Design and Study site
A cross-sectional analytic study was done at the Aga Khan Hospital Dar es Salaam and Muhimbili National Hospital, Dar es Salaam in Tanzania. The Aga Khan Hospital is a not for profit, tertiary care facility and the biggest private hospital in Tanzania. Its antenatal care clinic attends to averagely 300 women a week. Muhimbili hospital is the national referral hospital providing tertiary care services to referral cases and the population surrounding it. Antenatal care attendance in this hospital averages 1000 women per week.
Participants
Total sample size was 358. Sample size was determined using a standard formula on the basis of 22% magnitude of screening for GDM from a study in a similar setting (11), 20% precision, 80% power, 5% non-response rate and type I error of 5%. Each of the 2 study sites provided half of the total sample. Convenient, consecutive sampling was used to achieve the required sample.
The study population comprised of pregnant women above 18 years of age, who had already received some antenatal care and who were above the gestational age at which screening for GDM is routinely performed. Included were pregnant women attending the antenatal care specialist clinics, aged 18 years and above, possession of antenatal card, gestational age of 30 or more weeks calculated using menstrual dates or earliest ultra sound scan, and who attended a 1st or 2nd trimester antenatal care visit at the study site. Women were excluded if they had pre-existing self-reported diagnosis of diabetes mellitus, severe illness, mental illness, participated in another study or were taking corticosteroids, antidepressants, diuretics or beta blockers.
Data collection
During the routine health talks all women were educated about GDM and given details about the study. Informed, written and signed consent was obtained from willing participants. A mini check list confirmed eligibility of participants.

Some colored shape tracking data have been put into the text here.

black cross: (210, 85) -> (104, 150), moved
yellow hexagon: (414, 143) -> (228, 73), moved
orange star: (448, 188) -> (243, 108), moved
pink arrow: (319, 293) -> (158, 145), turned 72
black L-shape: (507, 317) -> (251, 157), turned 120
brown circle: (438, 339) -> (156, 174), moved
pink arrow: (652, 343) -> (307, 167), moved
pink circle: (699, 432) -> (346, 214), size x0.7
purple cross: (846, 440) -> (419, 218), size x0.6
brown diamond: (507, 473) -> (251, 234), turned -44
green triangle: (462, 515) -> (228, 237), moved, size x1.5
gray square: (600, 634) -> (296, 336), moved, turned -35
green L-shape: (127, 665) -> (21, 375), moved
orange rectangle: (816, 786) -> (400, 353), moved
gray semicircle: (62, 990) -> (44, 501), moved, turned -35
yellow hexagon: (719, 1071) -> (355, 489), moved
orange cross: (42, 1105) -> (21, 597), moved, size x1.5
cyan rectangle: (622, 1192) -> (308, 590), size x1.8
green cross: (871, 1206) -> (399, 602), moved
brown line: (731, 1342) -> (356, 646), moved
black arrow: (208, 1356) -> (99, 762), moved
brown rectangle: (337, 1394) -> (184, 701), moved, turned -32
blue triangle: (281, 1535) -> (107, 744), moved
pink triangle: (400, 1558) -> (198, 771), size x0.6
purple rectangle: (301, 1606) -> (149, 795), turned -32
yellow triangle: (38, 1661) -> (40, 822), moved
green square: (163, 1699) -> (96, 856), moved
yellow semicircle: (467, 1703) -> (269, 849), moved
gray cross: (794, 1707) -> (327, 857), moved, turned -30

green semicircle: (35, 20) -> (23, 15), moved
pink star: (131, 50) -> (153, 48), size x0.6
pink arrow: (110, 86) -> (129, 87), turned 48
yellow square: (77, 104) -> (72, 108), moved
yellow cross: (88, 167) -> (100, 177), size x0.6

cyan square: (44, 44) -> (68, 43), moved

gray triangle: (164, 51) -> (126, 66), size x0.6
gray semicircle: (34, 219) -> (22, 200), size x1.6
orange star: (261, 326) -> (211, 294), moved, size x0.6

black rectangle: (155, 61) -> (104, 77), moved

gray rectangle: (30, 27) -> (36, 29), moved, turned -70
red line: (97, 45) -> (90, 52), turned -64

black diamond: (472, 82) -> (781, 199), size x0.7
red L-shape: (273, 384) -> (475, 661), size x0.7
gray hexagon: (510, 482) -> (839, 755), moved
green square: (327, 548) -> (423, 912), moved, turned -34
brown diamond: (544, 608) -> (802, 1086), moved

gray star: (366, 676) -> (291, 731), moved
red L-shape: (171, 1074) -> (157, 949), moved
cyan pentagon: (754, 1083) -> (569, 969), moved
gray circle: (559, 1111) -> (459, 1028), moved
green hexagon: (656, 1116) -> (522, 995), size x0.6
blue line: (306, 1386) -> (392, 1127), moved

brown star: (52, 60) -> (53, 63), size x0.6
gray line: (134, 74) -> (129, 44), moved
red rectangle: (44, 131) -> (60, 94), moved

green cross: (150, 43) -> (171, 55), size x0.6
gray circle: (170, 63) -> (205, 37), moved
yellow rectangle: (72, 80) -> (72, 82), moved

Data collection tools were an interviewer-administered questionnaire and data extraction sheet. Participants were interviewed using a pre-tested, structured questionnaire in the language of choice between Kiswahili and English. The questionnaire identified patient demographic characteristics, risk factors for GDM, socio-economic factors associated with screening for GDM, past obstetric and medical history and tests for glycemic status and related information regarding screening for GDM. Additional information including weight, height, body mass index, blood pressure was obtained and verified from the antenatal cards, patient files and laboratory reports. This information was recorded on the data collection sheet. Where information from the interview and patient records differed, the latter were used.
Women were considered screened for GDM if WHO 2013 guidelines (3), Tanzania Diabetic association guidelines (10) or Tanzania ministry of health guidelines 2017 (9) had been followed. All participants found not to have been screened for GDM were offered the 75g OGTT. The glucometer SD GlucoNavii® GDH blood glucose monitoring system and SD BIOSENSOR INC lancets were used. This apparatus had a coefficient of variation 5% above 5.55mmol/l and within standard deviation 4mg/dl for readings below 5.55mmol/l. For those with medical insurance, the cost of the test was covered by the insurer. Cash paying clients were offered a discounted price at the Aga Khan hospital and it was offered free of charge for those who could not afford. Interpretation of results was according to WHO 2013 guidelines (3). Women diagnosed with GDM or pre-diabetic states were informed and referred for appropriate care.
Data were collected on possible determinants of screening for GDM which were either socio-economic factors or risk factors of GDM. The socio-economic factors included: education status/ literacy, marital status, employment status, women’s autonomy, private health insurance status, distance to hospital, journey time to health facility, mode of transport, ability to pay for the service/ financial status, husband support, family support, obstetric history, parity, awareness of GDM or its risks, health care providers informing the women about the test and help with household work.
The risk factors for GDM included: glycosuria, Body Mass Index (BMI) >25 at time of interview, hypertension in current pregnancy, history of chronic hypertension, history of pregnancy induced hypertension (PIH), history of GDM, history of pre-diabetic states, family history of hypertension, family history of diabetes mellitus, history of multiple pregnancy, history of delivering a macrosomic (≥4kg of weight) baby, clinical or ultrasound diagnosis of large for gestational age in the ongoing pregnancy, history of excessive weight gain (≥5kg) since 18 years of age, race, history of pregnancy loss and grand-multiparity (≥ 5 pregnancies).
Data Analysis
Data was entered into Microsoft excel 2007 and cleaned. The data was then transferred to SPSS 20 for analysis. We defined “magnitude” of screening for GDM as the proportion of participants attending ANC who had received any test aimed at screening for GDM. Various tests done during screening were categorized and frequencies and percentages for each calculated and recorded. The percentage of participants who had not initially screened but were diagnosed with GDM by OGTT in the study was the magnitude of undiagnosed GDM. Socio-economic determinants of screening for GDM and risk factors for GDM were evaluated for association with screening for GDM using the chi-square test and associated p-values. Factors found to be statistically significant by chi square test were further analyzed using logistic regression for possible association with screening for GDM.